How to know when a web page is loaded when using QtWebKit?

Piotr Dobrogost picture Piotr Dobrogost · Aug 20, 2009 · Viewed 9.9k times · Source

Both QWebFrame and QWebPage have void loadFinished(bool ok) signal which can be used to detect when a web page is completely loaded. The problem is when a web page has some content loaded asynchronously (ajax). How to know when the page is completely loaded in this case?

Answer

Rob Knight picture Rob Knight · Aug 26, 2009

I haven't actually done this, but I think you may be able to achieve your solution using QNetworkAccessManager.

You can get the QNetworkAccessManager from your QWebPage using the networkAccessManager() function. QNetworkAccessManager has a signal finished ( QNetworkReply * reply ) which is fired whenever a file is requested by the QWebPage instance.
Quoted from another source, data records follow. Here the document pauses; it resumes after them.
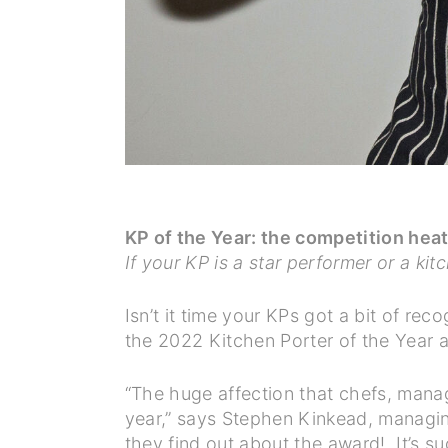
KP of the Year: the competition hea
If your KP is a star performer or a ki
Isn’t it time your KPs got a bit of re
the 2022 Kitchen Porter of the Year 
“The huge affection that chefs, manage
year,” says Stephen Kinkead, managin
they find out about the award! It’s su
The finished signal gives you a QNetworkReply instance, from which you can get a copy of the original request made, in order to identify the request.

So, create a slot to attach to the finished signal, use the passed-in QNetworkReply's methods to figure out which file has just finished downloading and if it's your Ajax request, do whatever processing you need to do.

My only caveat is that I've never done this before, so I'm not 100% sure that it would work.

Another alternative might be to use QWebFrame's methods to insert objects into the page's object model and also insert some JavaScript which then notifies your object when the Ajax request is complete. This is a slightly hackier way of doing it, but should definitely work.

EDIT:

The second option seems better to me. The workflow is as follows:

Attach a slot to the QWebFrame::javascriptWindowObjectCleared() signal. At this point, call QWebFrame::evaluateJavascript() to add code similar to the following: window.onload = function() { // page has fully loaded }

Put whatever code you need in that function. You might want to add a QObject to the page via QWebFrame::addToJavaScriptWindowObject() and then call a function on that object. This code will only execute when the page is fully loaded.

Hopefully this answers the question!